[Stored data]
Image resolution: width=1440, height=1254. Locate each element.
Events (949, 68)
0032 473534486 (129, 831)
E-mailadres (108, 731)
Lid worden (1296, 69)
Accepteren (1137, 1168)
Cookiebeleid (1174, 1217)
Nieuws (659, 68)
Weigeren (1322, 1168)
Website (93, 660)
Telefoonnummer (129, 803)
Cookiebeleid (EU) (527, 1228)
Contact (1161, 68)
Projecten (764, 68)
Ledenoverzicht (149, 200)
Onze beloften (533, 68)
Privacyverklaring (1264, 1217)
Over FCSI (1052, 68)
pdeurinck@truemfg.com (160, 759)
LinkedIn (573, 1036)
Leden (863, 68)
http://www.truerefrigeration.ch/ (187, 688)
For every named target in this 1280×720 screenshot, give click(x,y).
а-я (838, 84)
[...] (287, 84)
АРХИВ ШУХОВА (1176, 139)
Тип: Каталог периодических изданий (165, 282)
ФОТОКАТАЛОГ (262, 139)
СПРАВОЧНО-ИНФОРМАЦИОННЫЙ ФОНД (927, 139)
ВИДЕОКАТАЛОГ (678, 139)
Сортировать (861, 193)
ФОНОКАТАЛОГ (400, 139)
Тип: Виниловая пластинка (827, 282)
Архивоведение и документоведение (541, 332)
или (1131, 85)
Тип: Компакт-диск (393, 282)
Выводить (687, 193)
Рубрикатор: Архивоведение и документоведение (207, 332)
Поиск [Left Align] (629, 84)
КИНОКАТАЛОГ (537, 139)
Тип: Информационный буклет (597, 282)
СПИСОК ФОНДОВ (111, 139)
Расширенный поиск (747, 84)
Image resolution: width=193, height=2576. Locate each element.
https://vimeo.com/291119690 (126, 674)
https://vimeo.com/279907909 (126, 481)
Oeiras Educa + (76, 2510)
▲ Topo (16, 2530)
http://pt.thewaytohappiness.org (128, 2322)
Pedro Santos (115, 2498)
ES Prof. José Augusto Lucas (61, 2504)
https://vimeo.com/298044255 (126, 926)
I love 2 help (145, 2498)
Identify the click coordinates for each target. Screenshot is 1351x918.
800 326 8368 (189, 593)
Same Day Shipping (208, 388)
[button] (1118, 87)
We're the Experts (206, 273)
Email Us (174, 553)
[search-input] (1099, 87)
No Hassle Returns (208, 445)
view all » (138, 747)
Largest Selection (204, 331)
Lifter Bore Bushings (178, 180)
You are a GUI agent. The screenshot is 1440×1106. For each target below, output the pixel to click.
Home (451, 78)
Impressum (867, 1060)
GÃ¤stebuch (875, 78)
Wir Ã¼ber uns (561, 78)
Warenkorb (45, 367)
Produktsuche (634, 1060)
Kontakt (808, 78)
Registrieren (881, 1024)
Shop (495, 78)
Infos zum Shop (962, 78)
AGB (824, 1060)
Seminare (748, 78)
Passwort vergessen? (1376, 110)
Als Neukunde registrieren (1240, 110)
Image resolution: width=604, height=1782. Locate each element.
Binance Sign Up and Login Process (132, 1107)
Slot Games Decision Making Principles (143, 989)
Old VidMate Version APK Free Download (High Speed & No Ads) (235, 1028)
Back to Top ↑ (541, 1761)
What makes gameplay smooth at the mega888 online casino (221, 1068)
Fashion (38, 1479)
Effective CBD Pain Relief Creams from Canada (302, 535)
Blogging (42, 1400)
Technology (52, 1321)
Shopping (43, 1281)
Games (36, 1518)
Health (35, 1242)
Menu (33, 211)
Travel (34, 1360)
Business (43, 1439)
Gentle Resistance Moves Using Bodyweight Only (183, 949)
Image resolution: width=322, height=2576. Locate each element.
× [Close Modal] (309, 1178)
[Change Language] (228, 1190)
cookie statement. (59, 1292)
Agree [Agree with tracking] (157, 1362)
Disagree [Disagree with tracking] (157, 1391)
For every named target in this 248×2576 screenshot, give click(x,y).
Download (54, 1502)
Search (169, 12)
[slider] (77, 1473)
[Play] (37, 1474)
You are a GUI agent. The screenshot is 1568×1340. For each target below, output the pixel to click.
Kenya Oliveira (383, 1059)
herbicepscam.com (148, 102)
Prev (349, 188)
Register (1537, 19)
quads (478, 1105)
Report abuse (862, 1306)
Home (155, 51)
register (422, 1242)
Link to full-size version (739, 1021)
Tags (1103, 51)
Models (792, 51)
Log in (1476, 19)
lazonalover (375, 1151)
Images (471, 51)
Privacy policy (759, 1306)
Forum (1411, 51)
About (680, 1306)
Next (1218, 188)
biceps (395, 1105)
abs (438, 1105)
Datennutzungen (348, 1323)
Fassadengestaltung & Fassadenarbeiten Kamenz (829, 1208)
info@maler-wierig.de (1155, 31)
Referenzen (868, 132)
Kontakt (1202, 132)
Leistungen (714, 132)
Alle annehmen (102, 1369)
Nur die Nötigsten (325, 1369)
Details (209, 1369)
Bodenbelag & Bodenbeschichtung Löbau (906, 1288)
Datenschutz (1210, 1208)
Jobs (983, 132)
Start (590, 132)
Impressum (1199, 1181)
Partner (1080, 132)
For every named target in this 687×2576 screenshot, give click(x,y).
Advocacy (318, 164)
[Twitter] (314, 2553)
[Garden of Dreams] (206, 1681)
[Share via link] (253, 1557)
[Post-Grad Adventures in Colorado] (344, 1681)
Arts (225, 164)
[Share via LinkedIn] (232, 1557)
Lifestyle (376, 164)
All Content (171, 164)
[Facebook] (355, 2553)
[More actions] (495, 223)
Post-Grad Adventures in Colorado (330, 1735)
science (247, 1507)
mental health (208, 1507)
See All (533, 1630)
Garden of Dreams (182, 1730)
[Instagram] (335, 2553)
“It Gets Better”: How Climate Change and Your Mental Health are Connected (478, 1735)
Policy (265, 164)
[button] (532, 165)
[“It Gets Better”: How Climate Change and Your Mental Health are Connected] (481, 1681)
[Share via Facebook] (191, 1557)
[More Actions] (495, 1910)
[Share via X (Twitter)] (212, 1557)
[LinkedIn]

**TASK DETAILS**. The answer should consist of every line above in which "below" appears.

**ANSWER BOX**.
You are a GUI agent. The screenshot is 1440×1106. For each target below, output the pixel to click.
You are a GUI agent. The screenshot is 1568×1340. For each target below, output the pixel to click.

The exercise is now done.